Line Length, Throughput, and Latency
Longer lines mean longer waits…
Too many customers during rush hour makes waits much longer,,, and customers get frustrated. They might leave their carts or choose a different store next time.
Long queues also hurt performance in software systems:
Too many requests slow things down. Think of Twitter during big events when millions of tweets flood in. Servers can’t keep up, so users experience slow responses or errors. This is very bad for the business.
So how do you make sure you see issues before they happen?
“One approach is to use throughput and latency metrics.”
Throughput3 means how many customers get handled per hour. Latency4 means how long it takes to process one customer.
A good system has high throughput & low latency.
Store managers watch checkout lines to decide whether to open more lines.
Likewise, the engineers monitor queue length, throughput, and latency to make scaling decisions. It’s required to understand acceptable limits and scale before the system crashes.
Low throughput
What it means: system can’t handle enough requests at once
Why it happens: there aren’t enough servers, or the work isn’t shared evenly
How to fix it: add more servers or spread the work
High latency
What it means: requests take too long to finish
Why it happens: when code is slow, databases are lagging, or the network is busy
How to fix it: make the code faster, use caching, or improve the slow parts
Takeaway: If queues keep growing, it means demand exceeds capacity. Use throughput and latency metrics to identify what to improve.
Ready for the next technique?
Express Lines = Priority Queues
Supermarket express lines exist to speed up checkout for customers with fewer items.
They provide a faster option for quick trips and help the store increase throughput.

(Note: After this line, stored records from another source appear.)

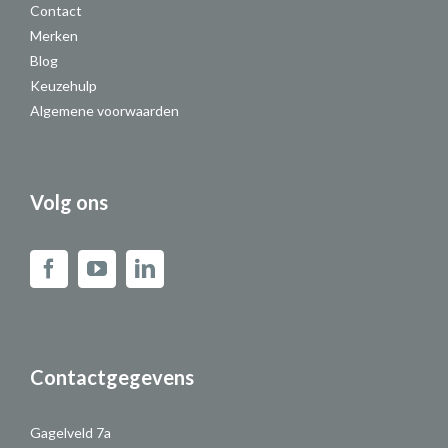
Contact
Merken
Blog
Keuzehulp
Algemene voorwaarden
Volg ons
Contactgegevens
Gagelveld 7a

This is similar to software using priority queues, where important messages are moved to the front instead of waiting in line. A priority queue assigns each message a level of importance. The system always processes the highest-priority task first, even if others arrived earlier.
Priority queues help systems improve performance, but they have downsides:
Lower-priority work can get stuck if urgent jobs never finish
Priority queues are hard to debug since there’s no FIFO ordering
Managing priorities adds complexity in implementation/maintenance
It’s a classic tradeoff between simplicity & responsiveness. It’s best to use priority queues only when speed really matters, and to keep most workflows predictable and fair.
Takeaway: Priority queues ensure time-sensitive messages aren’t delayed by less critical work.